The expected response is an exact repetition of every record, with images excluded.

- _Exercise data_
· · ·

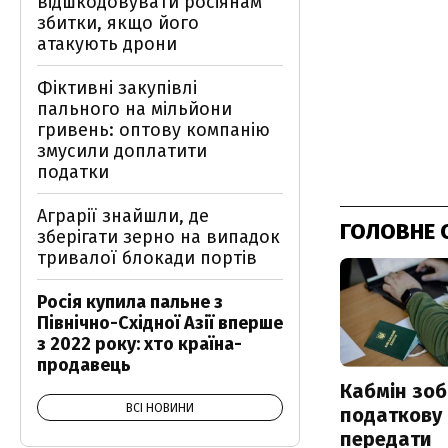
відшкодовувати росіянам
збитки, якщо його
атакують дрони
Фіктивні закупівлі
пального на мільйони
гривень: оптову компанію
змусили доплатити
податки
Аграрії знайшли, де
ГОЛОВНЕ 
зберігати зерно на випадок
тривалої блокади портів
Росія купила пальне з
Північно-Східної Азії вперше
з 2022 року: хто країна-
продавець
Кабмін зоб
ВСІ НОВИНИ
податкову
передати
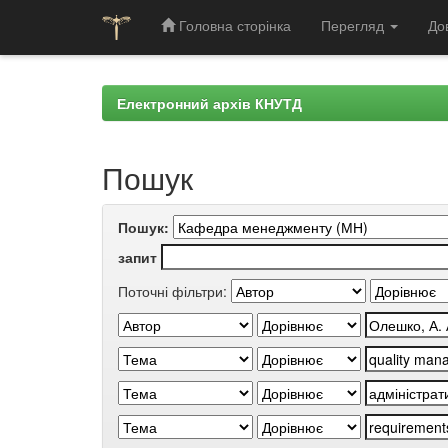
Головна сторінка
Перегляд
До
Skip
navigation
Електронний архів КНУТД
Пошук
Пошук:
запит
Поточні фільтри:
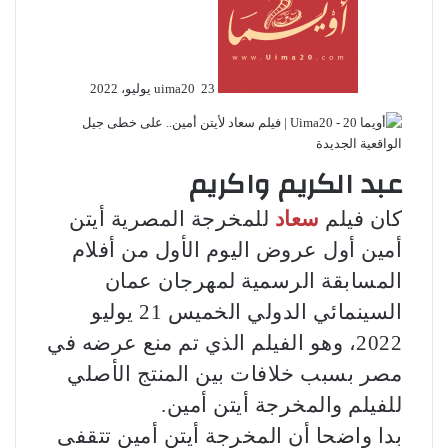
إلكترونيا
23 يوليو، 2022
uima20
عبد الكريم واكريم
كان فيلم
سعاد
للمخرجة المصرية أيتن
أمين أول عروض اليوم الأول من أفلام
المسابقة الرسمية لمهرجان عمان
السينمائي الدولي الخميس 21 يوليو
2022، وهو الفيلم الذي تم منع عرضه في
مصر بسبب خلافات بين المنتج الأصلي
للفيلم والمخرجة أيتن أمين.
بدا واضحا أن المخرجة أيتن أمين تتقفى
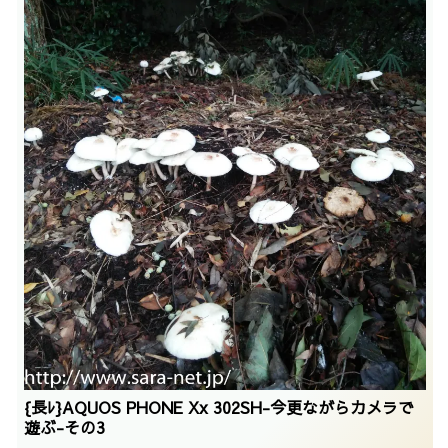
{長ﾚ}AQUOS PHONE Xx 302SH-今更ながらカメラで
遊ぶ-その3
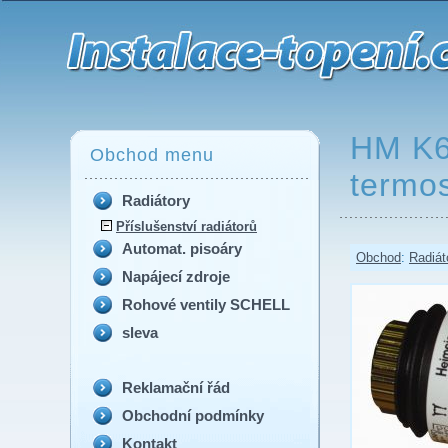
HM K6000-09.500 termost. hlavice
HM K6
Obchod menu
termos
Radiátory
Příslušenství radiátorů
Automat. pisoáry
Obchod
:
Radiát
Napájecí zdroje
Rohové ventily SCHELL
sleva
Reklamační řád
Obchodní podmínky
Kontakt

· · ·

- _Solution_
відшкодовувати росіянам
збитки, якщо його
атакують дрони
Фіктивні закупівлі
пального на мільйони
гривень: оптову компанію
змусили доплатити
податки
Аграрії знайшли, де
ГОЛОВНЕ 
зберігати зерно на випадок
тривалої блокади портів
Росія купила пальне з
Північно-Східної Азії вперше
з 2022 року: хто країна-
продавець
Кабмін зоб
ВСІ НОВИНИ
податкову
передати
Головна сторінка
Перегляд
До
Skip
navigation
Електронний архів КНУТД
Пошук
Пошук:
запит
Поточні фільтри:
إلكترونيا
23 يوليو، 2022
uima20
عبد الكريم واكريم
كان فيلم
سعاد
للمخرجة المصرية أيتن
أمين أول عروض اليوم الأول من أفلام
المسابقة الرسمية لمهرجان عمان
السينمائي الدولي الخميس 21 يوليو
2022، وهو الفيلم الذي تم منع عرضه في
مصر بسبب خلافات بين المنتج الأصلي
للفيلم والمخرجة أيتن أمين.
بدا واضحا أن المخرجة أيتن أمين تتقفى
{長ﾚ}AQUOS PHONE Xx 302SH-今更ながらカメラで
遊ぶ-その3
HM K6000-09.500 termost. hlavice
HM K6
Obchod menu
termos
Radiátory
Příslušenství radiátorů
Automat. pisoáry
Obchod
:
Radiát
Napájecí zdroje
Rohové ventily SCHELL
sleva
Reklamační řád
Obchodní podmínky
Kontakt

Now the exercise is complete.